The present invention relates to a heat conduction technique and, in particular, to a heat conduction module structure and a method of manufacturing the same.

BACKGROUND

With the development in the computing speed of electronic components, the heat generated from the electronic components also becomes higher and higher. In order to solve the high heat generation problem, the industry extensively utilizes vapor chambers and heat pipes having good heat conduction properties. However, improvement should be made for current vapor chambers and heat pipes for good heat conduction efficiency, low production costs, and ease of production.
In a conventional assembly structure of a vapor chamber and a heat pipe, a heat pipe is normally disposed perpendicularly on the vapor chamber. The heat pipe does not communicate with the vapor chamber, and heat can only be transferred and dissipated away by means of heat conduction. Such a structure cannot achieve uniform temperature distribution for the vapor chamber and the heat pipe, and as a result, the heat conduction efficiency is greatly compromised. In solution, the industry utilizes a through hole formed on the vapor chamber to connect the heat pipe.

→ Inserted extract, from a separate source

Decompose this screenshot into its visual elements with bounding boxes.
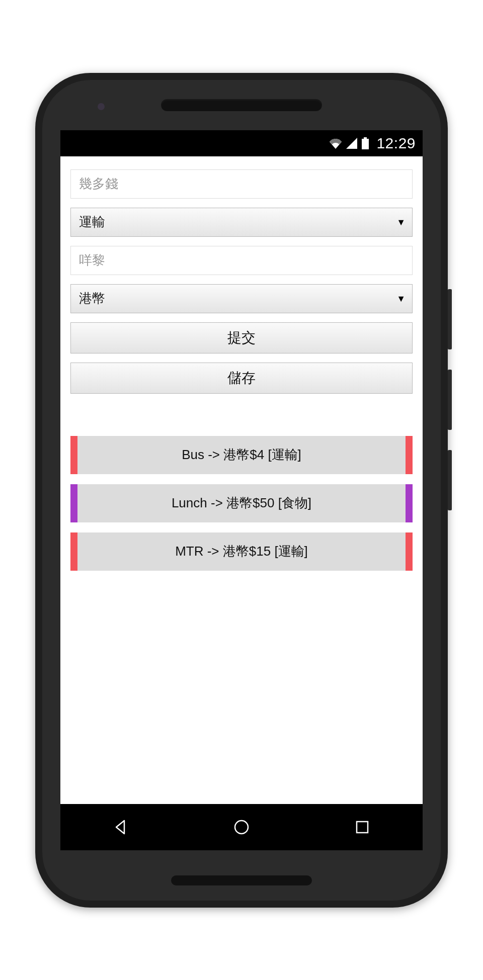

However, the manufacturing process is troublesome and complicated, and a working fluid inside does not have a good circulation effect, so improvement is required to solve the above-mentioned problems.

SUMMARY

It is an object of the present invention to provide a heat conduction module structure and a method of manufacturing the same, thereby effectively simplifying a manufacturing process and improving heat conduction and heat dissipation efficiency.
Accordingly, the present invention provides a method of manufacturing a heat conduction module, comprising steps of:
a) preparing a metal board, processing the metal board to form a through hole and a circular wall;
b) preparing a heat pipe, processing the heat pipe to form a first section and a second section, the first section including an opening;
c) arranging the heat pipe to be perpendicular corresponding to the circular wall to allow the opening to communicate with the through hole;
d) inserting a core rod from the through hole to be blocked by the second section;
e) filling a metallic powder into an outer periphery of the core rod from the through hole;
f) performing a sintering process on a half-finished product of step e) to form a porous sintered structure from the through hole to the first section and to form an upper housing;
g) preparing a lower housing, sealing the lower housing with respect to the upper housing; and
h) performing a fluid filling process and a degas sealing process on the half-finished product of step g).
Accordingly, the present invention provides a heat conduction module structure, comprising a vapor chamber, a heat pipe, a porous sintered structure, and a working fluid. The vapor chamber includes a lower housing and an upper housing sealed with respect to the lower housing, a cavity is formed between the upper housing and the lower housing, and the upper housing includes a through hole and a circular wall extending from a circumference of the through hole. The heat pipe includes a first section and a second section extending from the first section, the first section has a greater inner diameter than an inner diameter of the second section, the first section includes an opening, the heat pipe is disposed perpendicularly corresponding to the circular wall and communicates with the through hole by means of the opening. The porous sintered structure is formed from the through hole to the first section. The working fluid is filled in the cavity.
The present invention further includes the following functions. By utilizing the porous sintered structure connected to the first capillary structure and the second capillary structure, a good circulation of the working fluid inside is achieved.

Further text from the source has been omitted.